Adam Posen’s attack on the management and culture of the Bank of England may be the strongest yet, but it is by no means the first – and won’t be the last – criticism of a persistent and dismaying lack of robust governance at the UK central bank. 
What is astonishing is that despite countless warnings – three independent reviews, several newspaper editorials and sundry MPs’ warnings – the central charge that the governor is over-mighty and under-governed still stands. 
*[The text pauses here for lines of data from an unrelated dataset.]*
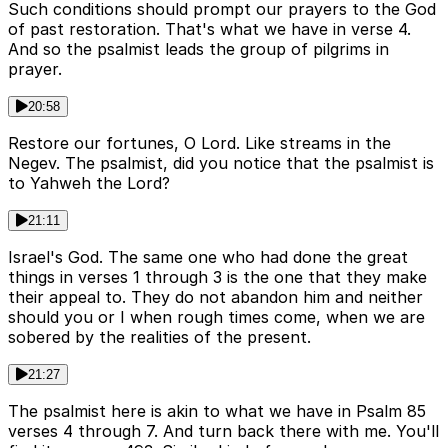
Such conditions should prompt our prayers to the God
of past restoration. That's what we have in verse 4.
And so the psalmist leads the group of pilgrims in
prayer.
20:58
Restore our fortunes, O Lord. Like streams in the
Negev. The psalmist, did you notice that the psalmist is
to Yahweh the Lord?
21:11
Israel's God. The same one who had done the great
things in verses 1 through 3 is the one that they make
their appeal to. They do not abandon him and neither
should you or I when rough times come, when we are
sobered by the realities of the present.
21:27
The psalmist here is akin to what we have in Psalm 85
verses 4 through 7. And turn back there with me. You'll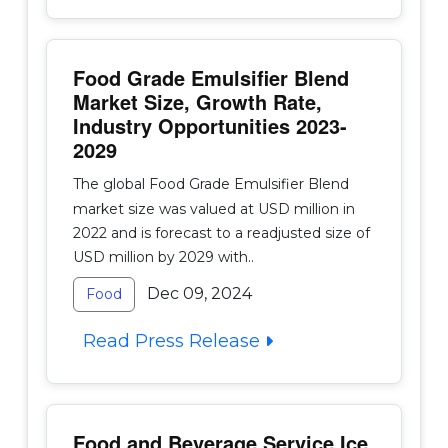
Food Grade Emulsifier Blend
Market Size, Growth Rate,
Industry Opportunities 2023-
2029
The global Food Grade Emulsifier Blend
market size was valued at USD million in
2022 and is forecast to a readjusted size of
USD million by 2029 with..
Dec 09, 2024
Food
Read Press Release
Food and Beverage Service Ice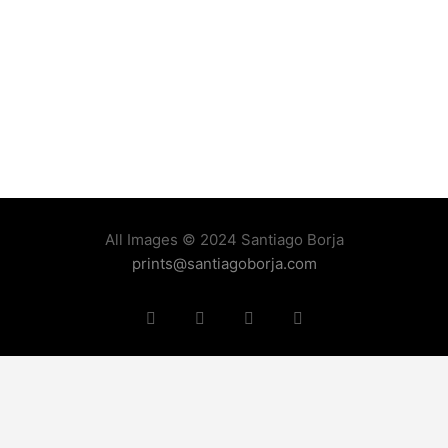
All Images © 2024 Santiago Borja
prints@santiagoborja.com
Instagram
linkedin
facebook
tiktok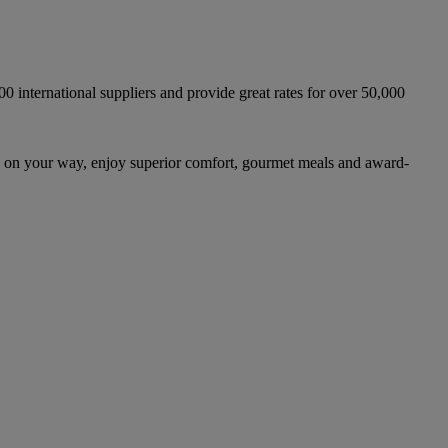
international suppliers and provide great rates for over 50,000
 on your way, enjoy superior comfort, gourmet meals and award-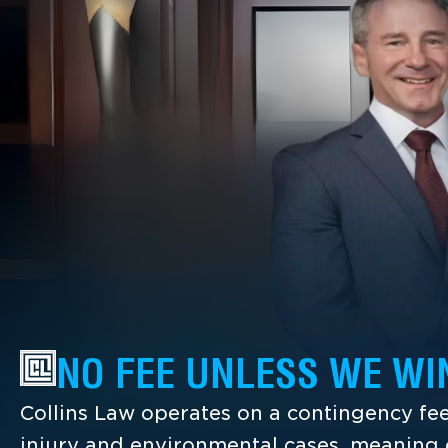
NO FEE UNLESS WE WI
Collins Law operates on a contingency fee
injury and environmental cases, meaning c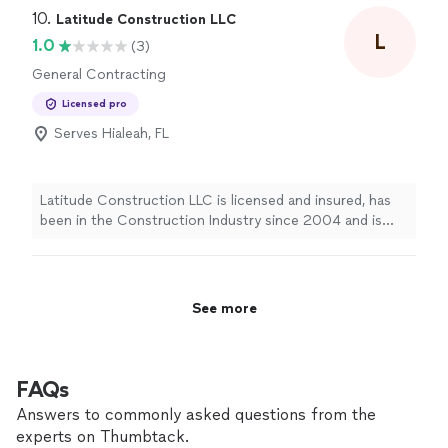
care, respect, and attention to detail, just as if it were
10. 
Latitude Construction LLC
our own. With years of experience and a strong
L
1.0
(3)
commitment to excellence, we always strive to provide
General Contracting
the best possible service. Your trust means everything
to us, and we work hard every day to earn it.
Licensed pro
Serves Hialeah, FL
Latitude Construction LLC is licensed and insured, has
been in the Construction Industry since 2004 and is
managed by professionals with over 30 years of
experience.
See more
FAQs
Answers to commonly asked questions from the
experts on Thumbtack.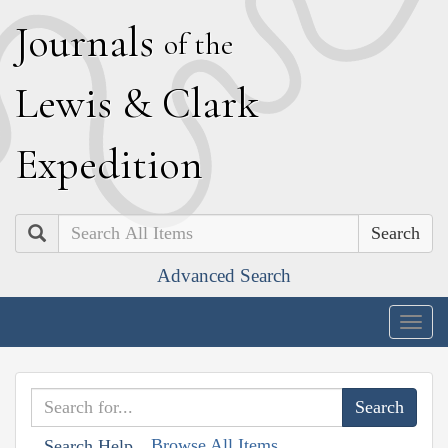
J
ournals
of the
L
ewis
&
C
lark
E
xpedition
Search
Advanced Search
Togg
navig
Browse All Items
Search Help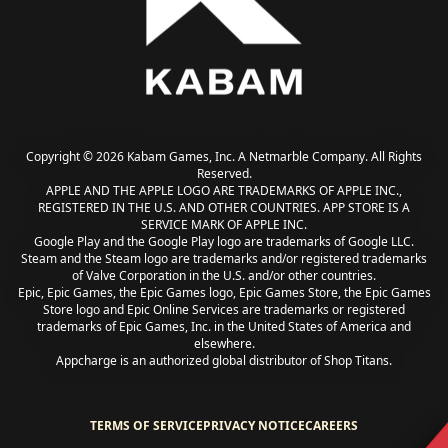
Copyright © 2026 Kabam Games, Inc. A Netmarble Company. All Rights
Reserved.
APPLE AND THE APPLE LOGO ARE TRADEMARKS OF APPLE INC.,
REGISTERED IN THE U.S. AND OTHER COUNTRIES. APP STORE IS A
SERVICE MARK OF APPLE INC.
Google Play and the Google Play logo are trademarks of Google LLC.
Steam and the Steam logo are trademarks and/or registered trademarks
of Valve Corporation in the U.S. and/or other countries.
Epic, Epic Games, the Epic Games logo, Epic Games Store, the Epic Games
Store logo and Epic Online Services are trademarks or registered
trademarks of Epic Games, Inc. in the United States of America and
elsewhere.
Appcharge is an authorized global distributor of Shop Titans.
TERMS OF SERVICE
PRIVACY NOTICE
CAREERS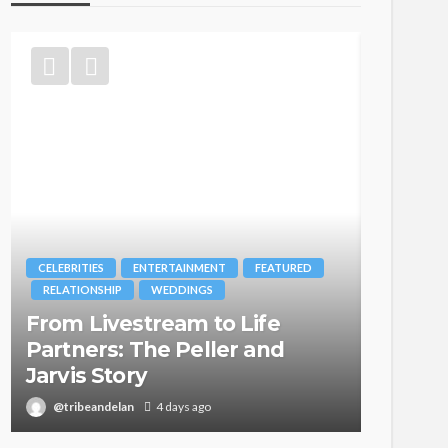
CELEBRITIES
ENTERTAINMENT
FEATURED
BRANDS
RELATIONSHIP
WEDDINGS
MAGAZIN
From Livestream to Life
Oroma
Partners: The Peller and
Itegbo
Jarvis Story
with Th
@tribeandelan
4 days ago
@tribea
It’s more than three years since the court of directors, the nearest the bank has to a board, was reformed to make it smaller, less ceremonial and, in theory, more capable of mounting a challenge to Sir Mervyn King. But, as Mr Posen, who served on the BoE’s monetary policy committee until August 2012, told members of parliament on Tuesday: 
Supervision of the executive was very lax and there was a very strong culture and precedent that, if the governor or the broader bank executive made a decision to do something … then it was seen [that] there was no point in challenging them. 
Hello, it is hard to mount a challenge to a decision when each of the participants on the Monetary Policy Committee has essentially the same training (a PhD in economics with a comfort level with neoclassical economics).
The bank is not the only economic institution that has suffered criticism of a culture that tends towards dangerous group-think. The International Monetary Fund and the UK Treasury (also criticised by Mr Posen for not taking the governor to task) were both prone to a lack of challenge and insularity, according to recent reports into why they failed to perform well in the run-up to and immediate aftermath of the financial crisis....
The only way to end the insularity is to remove the economists from the committee that makes monetary policy decisions.  Economists at the Bank of England could "advise" on policy, but they could not vote on it.

So long as economists sit on the monetary policy committee, they will simply be engaging in the same debates they had over beer when they were graduate students.
It is, frankly, embarrassing that Britain’s highest profile institution of economic governance – which will soon receive a new governor, Mark Carney, and even more powers to oversee the financial system – still seems to have a free pass to ignore governance principles to which almost all listed companies in the land adhere.